From the line containing "Жители села Толмачёво" down to the last line of the records below, copy every line exactly. Leave out everything before it.

▶ [DATA EXCERPTS]
^^^^
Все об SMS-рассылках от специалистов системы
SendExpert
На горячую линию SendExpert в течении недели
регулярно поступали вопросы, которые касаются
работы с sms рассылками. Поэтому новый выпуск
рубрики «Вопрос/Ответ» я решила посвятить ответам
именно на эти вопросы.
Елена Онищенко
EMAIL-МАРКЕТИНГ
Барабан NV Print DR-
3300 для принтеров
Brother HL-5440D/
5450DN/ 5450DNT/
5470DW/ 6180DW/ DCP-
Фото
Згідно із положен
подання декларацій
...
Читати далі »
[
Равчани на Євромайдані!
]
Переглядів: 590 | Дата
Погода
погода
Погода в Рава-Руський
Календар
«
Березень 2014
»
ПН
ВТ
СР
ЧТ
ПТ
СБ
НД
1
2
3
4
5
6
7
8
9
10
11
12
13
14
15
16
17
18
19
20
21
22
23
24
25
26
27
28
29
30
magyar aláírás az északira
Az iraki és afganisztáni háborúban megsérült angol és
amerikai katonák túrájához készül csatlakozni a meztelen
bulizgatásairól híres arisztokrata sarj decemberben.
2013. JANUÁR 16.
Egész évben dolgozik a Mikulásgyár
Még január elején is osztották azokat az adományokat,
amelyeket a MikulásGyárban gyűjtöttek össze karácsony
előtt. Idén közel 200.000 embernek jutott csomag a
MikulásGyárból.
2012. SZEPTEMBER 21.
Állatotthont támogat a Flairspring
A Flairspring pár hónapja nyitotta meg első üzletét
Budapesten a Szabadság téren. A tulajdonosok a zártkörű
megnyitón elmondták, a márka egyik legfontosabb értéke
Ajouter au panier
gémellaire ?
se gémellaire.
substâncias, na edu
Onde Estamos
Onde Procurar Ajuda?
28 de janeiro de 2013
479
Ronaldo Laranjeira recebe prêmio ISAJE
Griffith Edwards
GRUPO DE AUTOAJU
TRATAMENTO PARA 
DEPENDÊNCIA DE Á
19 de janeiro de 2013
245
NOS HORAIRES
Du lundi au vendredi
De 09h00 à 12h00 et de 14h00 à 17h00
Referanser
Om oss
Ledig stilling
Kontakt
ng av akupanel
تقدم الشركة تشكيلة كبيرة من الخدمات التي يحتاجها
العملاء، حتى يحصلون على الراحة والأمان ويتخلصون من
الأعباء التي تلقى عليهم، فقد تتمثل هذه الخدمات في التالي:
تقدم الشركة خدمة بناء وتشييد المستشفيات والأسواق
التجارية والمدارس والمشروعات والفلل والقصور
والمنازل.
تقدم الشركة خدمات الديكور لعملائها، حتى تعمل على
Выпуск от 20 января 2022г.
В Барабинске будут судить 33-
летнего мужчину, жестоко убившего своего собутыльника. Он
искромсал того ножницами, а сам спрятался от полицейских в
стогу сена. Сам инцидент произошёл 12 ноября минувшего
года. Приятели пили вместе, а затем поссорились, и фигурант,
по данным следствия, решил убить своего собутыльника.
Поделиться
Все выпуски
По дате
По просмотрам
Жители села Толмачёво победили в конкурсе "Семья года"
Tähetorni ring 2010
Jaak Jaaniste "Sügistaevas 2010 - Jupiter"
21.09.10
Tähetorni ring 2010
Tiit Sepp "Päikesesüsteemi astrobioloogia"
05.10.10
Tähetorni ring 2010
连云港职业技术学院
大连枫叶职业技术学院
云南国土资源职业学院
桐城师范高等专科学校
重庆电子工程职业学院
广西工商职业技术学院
^^^^
▶ [EXPECTED ANSWER]
Жители села Толмачёво победили в конкурсе "Семья года"
Tähetorni ring 2010
Jaak Jaaniste "Sügistaevas 2010 - Jupiter"
21.09.10
Tähetorni ring 2010
Tiit Sepp "Päikesesüsteemi astrobioloogia"
05.10.10
Tähetorni ring 2010
连云港职业技术学院
大连枫叶职业技术学院
云南国土资源职业学院
桐城师范高等专科学校
重庆电子工程职业学院
广西工商职业技术学院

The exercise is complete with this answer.